DIISM-Università di Siena, Via Roma 56, I-53100 Siena, Italy.
DIISM-Università di Siena, Via Roma 56, I-53100 Siena, Italy.
Neural Netw. 2018 Jan;97:137-151. doi: 10.1016/j.neunet.2017.10.002. Epub 2017 Oct 18.
A novel, unsupervised nonparametric model of multivariate probability density functions (pdf) is introduced, namely the Parzen neural network (PNN). The PNN is intended to overcome the major limitations of traditional (either statistical or neural) pdf estimation techniques. Besides being profitably simple, the PNN turns out to have nice properties in terms of unbiased modeling capability, asymptotic convergence, and efficiency at test time.

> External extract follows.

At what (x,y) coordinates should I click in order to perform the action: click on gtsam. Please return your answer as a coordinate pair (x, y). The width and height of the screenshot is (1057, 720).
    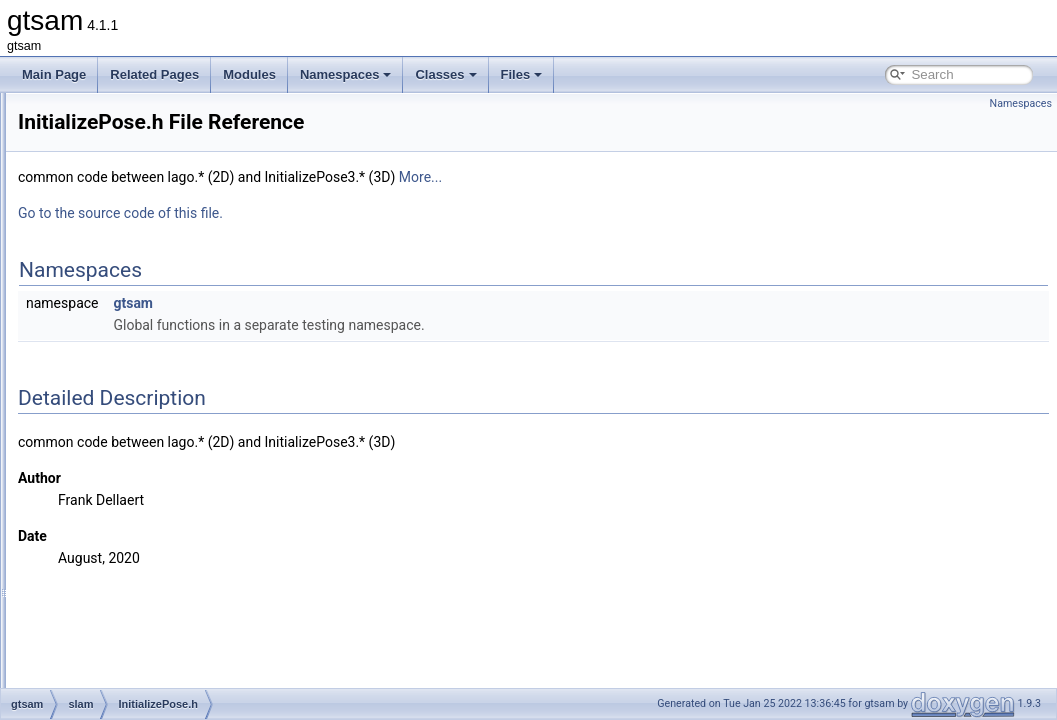     Looking at the image, I should click on (383, 303).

Several matters pertaining the practical application of the PNN are faced in the paper, too. Experiments are reported, involving (i) synthetic datasets, and (ii) a challenging sex determination task from 1400 scout-view CT-scan images of human crania. Incidentally, the empirical evidence entails also some conclusions of high anthropological relevance.
介绍了一种新颖的、无监督的多元概率密度函数(pdf)的非参数模型,即 Parzen 神经网络(PNN)。PNN 旨在克服传统(统计或神经)pdf 估计技术的主要局限性。除了简单实用之外,PNN 在无偏建模能力、渐近收敛性和测试时的效率方面具有很好的特性。本文还涉及到 PNN 实际应用的几个问题。实验包括(i)合成数据集,和(ii)来自 1400 个人类颅骨 scout-view CT 扫描图像的具有挑战性的性别判定任务。顺便说一句,经验证据还包含一些具有高度人类学相关性的结论。